“In his final Senate years, Aldrich chaired the National Monetary Commission. His Aldrich Plan, providing for flexible cash reserves, was the forerunner of the Federal Reserve System.”
“This Act establishes the most gigantic trust on earth… The worst legislative crime of the ages is perpetrated by this banking and currency Bill.”
– Charles A. Lindbergh, Sr (father of famous aviator), Congressman in his book Banking and Currency and The Money Trust, 1913
“The Congress shall have Power… To coin Money, regulate the Value thereof, and of foreign Coin, and fix the Standard of Weights and Measures [see on the origin of the Gold Standard] …”
– Article One, Section Eight of the U.S. Constitution
“The name of Central Bank is carefully avoided, but the ‘Federal Reserve Association’, the name given to the proposed central organization, is endowed with the usual powers and responsibilities of a European Central Bank.”
– Nation Magazine, January 19, 1911
The Federal Reserve Act was proposed in 1908 by Nelson Aldrich - whose unique daughter married unique Rockefeller’s son - in the Aldrich-Vreeland Act after the Panic of 1907.

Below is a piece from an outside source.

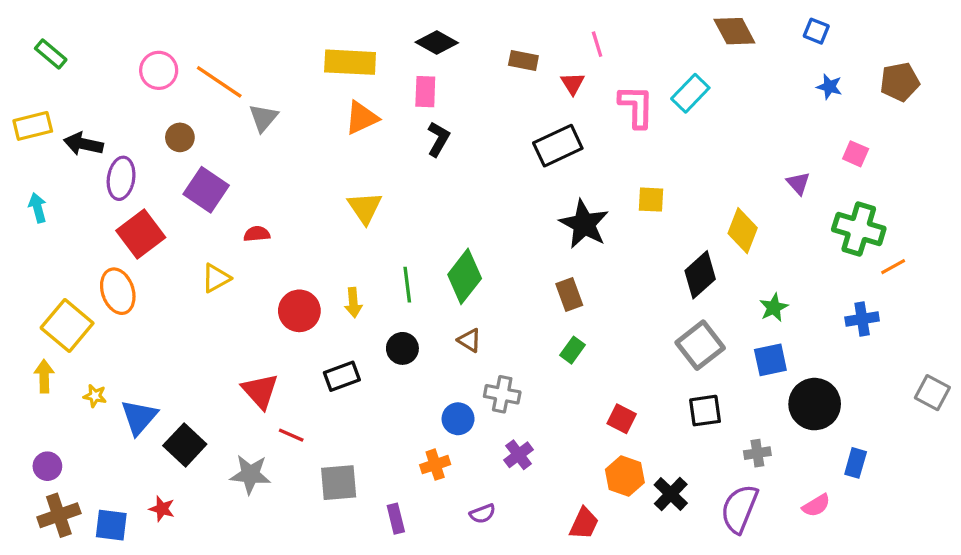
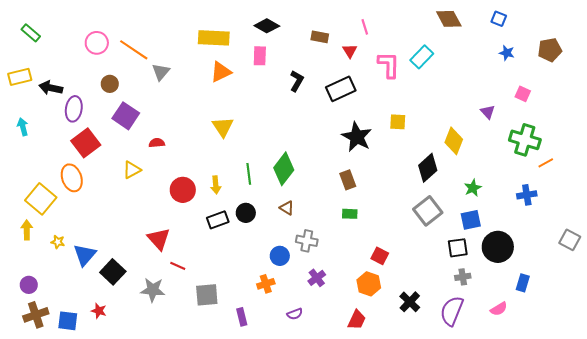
black L-shape: (438, 139) -> (297, 81), moved
green rectangle: (573, 350) -> (350, 214), turned 56
black rectangle: (342, 376) -> (218, 220), moved
black square: (705, 411) -> (458, 248), moved
orange hexagon: (625, 476) -> (369, 284), moved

The Act created the “Federal Reserve System” which transferred control of the money supply from Congress [see above Article One, Section Eight of the U.S. Constitution] to the banking system. Though the Treasury still coins and prints our money under the authority of Congress, neither the Treasury nor the Congress has the slightest thing to do with its issue or regulating the value thereof.
The Act was signed by President Woodrow Wilson - under the influence of Colonel House - founder of the CFR (controlled by Rockefeller) - on December 23, 1913 during the night (see timeline below) eighty years after President Jackson repelled the charter of the Second Bank Of United States.
The Incredible Timeline
The Federal Reserve Act was scheduled during the unlikely hours of 1.30 am to 4.30 am - were most members probably sleeping ? - on Monday 22 December 1913, at which 20 to 40 substantial differences in the House and Senate versions were supposedly described, deliberated upon, debated, reconciled and voted upon in a near-miraculous four-and-a-half to nine minutes per item, at that late hour.
At 4.30 am, a prepared report of this Committee was handed to the printers. Senator Bristow of Kansas, the Republican leader, stated on the Congressional Record that the Conference Committee had met without notifying them, and that Republicans were not present and were given no opportunity either to read or sign the Conference Committee report. The Conference report is normally read on the Senate floor. The Republicans did not even see the report. Some senators stated on the floor of the Senate that they had no knowledge of the contents of the Bill.
At 6.02 PM on 23 December, when many members had already left the Capital for the Christmas holiday, the very same day that the Bill was hurried through the House and Senate, President Woodrow Wilson signed the Federal Reserve Act of 1913 into law.
The book “the Creature from Jekyll Island” tells the story behind the curtain.